Commission members gathered at FIG Headquarters barely 48 hours after the conclusion of the second Parkour competition organised by the FIG. Like the first, held at the end of May in Montpellier (FRA), this competition in Chengdu (CHN) was a big success. And as in Montpellier, the Federation once again teamed up with FISE, which showcases new urban sports in a circuit of events on different continents.
Poland’s Kamil Tobiasz and Ukraine’s Anna Griukach won the competition, which was presented in a “speed run” format, an against-the-clock obstacle course. Beyond the results, this competition was above all another test with a view to the World Cup Series kickoff in April 2018.
The principal point on the Commission’s agenda was to discuss the rules for this World Cup series, which will go through the four legs of the FISE circuit in Hiroshima (JPN), Montpellier (FRA), Budapest (HUN) and Chengdu (CHN), but also all regulatory aspects, whether technical rules specific to Parkour or amendments to the FIG Statutes related to the inclusion of this new sport.
“I felt that around the table there was a real desire to participate in the development of Parkour. We could see that everyone shared the same desire to spread the sport, to make it known around the world and to share the knowledge of its diverse practices, whether that takes the form of competition or hobby,” Belle emphasised.
“It allows us to share all the experiences that have been had during past years and see how we could bring them to the new generation,” he added.
Competition is only one of three main areas of the Commission’s work, along with education and development.
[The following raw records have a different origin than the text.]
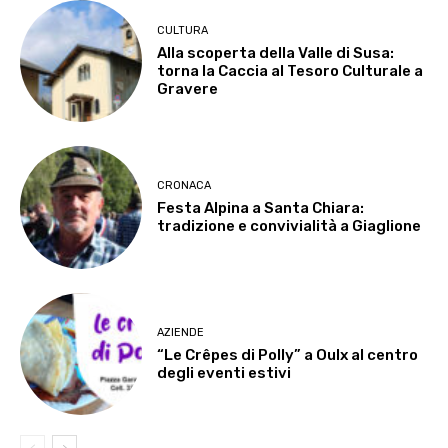
CULTURA
Alla scoperta della Valle di Susa:
torna la Caccia al Tesoro Culturale a
Gravere
CRONACA
Festa Alpina a Santa Chiara:
tradizione e convivialità a Giaglione
AZIENDE
“Le Crêpes di Polly” a Oulx al centro
degli eventi estivi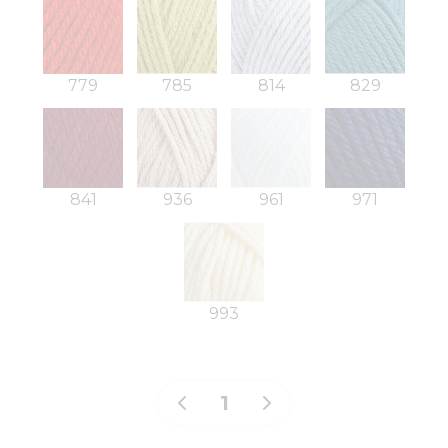
779
785
814
829
841
936
961
971
993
At its base, Parkour is a non-competitive training method, but over time, it has inspired diverse sporting events. The Commission therefore considers competition a good showcase for raising awareness of the discipline around the world.
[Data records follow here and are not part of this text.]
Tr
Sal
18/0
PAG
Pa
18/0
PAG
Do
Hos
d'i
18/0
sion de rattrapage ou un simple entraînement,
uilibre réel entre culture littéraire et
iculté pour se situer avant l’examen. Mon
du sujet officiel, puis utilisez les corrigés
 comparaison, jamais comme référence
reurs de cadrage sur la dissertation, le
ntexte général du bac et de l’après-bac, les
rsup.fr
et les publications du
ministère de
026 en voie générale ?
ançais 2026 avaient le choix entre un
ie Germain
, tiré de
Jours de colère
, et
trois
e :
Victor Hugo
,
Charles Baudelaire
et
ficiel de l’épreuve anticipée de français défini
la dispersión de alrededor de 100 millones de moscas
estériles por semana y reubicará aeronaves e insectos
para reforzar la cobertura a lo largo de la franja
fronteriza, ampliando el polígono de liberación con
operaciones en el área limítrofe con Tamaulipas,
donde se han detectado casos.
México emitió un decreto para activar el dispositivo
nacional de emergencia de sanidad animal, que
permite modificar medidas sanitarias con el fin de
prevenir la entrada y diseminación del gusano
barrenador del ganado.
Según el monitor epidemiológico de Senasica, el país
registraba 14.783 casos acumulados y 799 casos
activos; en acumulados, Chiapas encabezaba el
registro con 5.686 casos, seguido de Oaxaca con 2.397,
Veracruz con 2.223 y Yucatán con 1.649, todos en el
To this end, it is working to implement the roadmap adopted by the FIG Council in May. This roadmap includes a World Cup series in 2018 and 2019, then the first World Championships in 2020. As with all its other disciplines, the FIG hopes to obtain the inclusion of Parkour in the Olympic programme, beginning at the 2024 Olympics in Paris.
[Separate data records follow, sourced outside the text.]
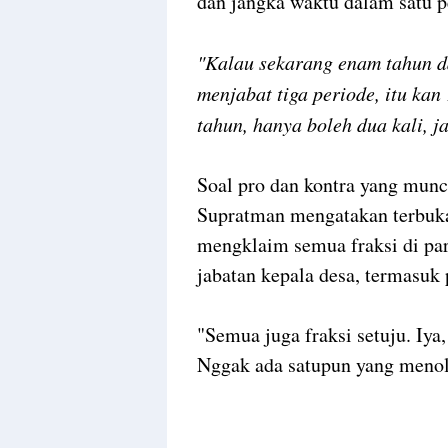
dan jangka waktu dalam satu p
"Kalau sekarang enam tahun d
menjabat tiga periode, itu kan
tahun, hanya boleh dua kali, j
Soal pro dan kontra yang munc
Supratman mengatakan terbuka 
mengklaim semua fraksi di pa
jabatan kepala desa, termasuk 
"Semua juga fraksi setuju. Iya,
Nggak ada satupun yang menol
“The FIG’s wish is to support the development of Parkour while respecting the philosophy of its founders. From this first meeting, it is clear that athletes and experts of Parkour are at the heart of the strategy, bringing ideas which led to very fruitful discussions,” emphasised FIG President Morinari Watanabe.
The Commission also discussed the circulation of educational material and the establishment of a curriculum that would be used to train coaches. The question of education is greatly linked to that of development, the other main focus of the Commission’s work, evoking discussion on ways to bring together multiple actors of Parkour from different places who wish to work together.
The Commission is composed of David Belle, Charles Perrière, Michel Boutard, Ahmad Albreihi, Estelle Piget, as well as two athlete representatives, Kamil Tobiasz and Alexandra Shevchenko, to which will be added Parkour representatives from each continent.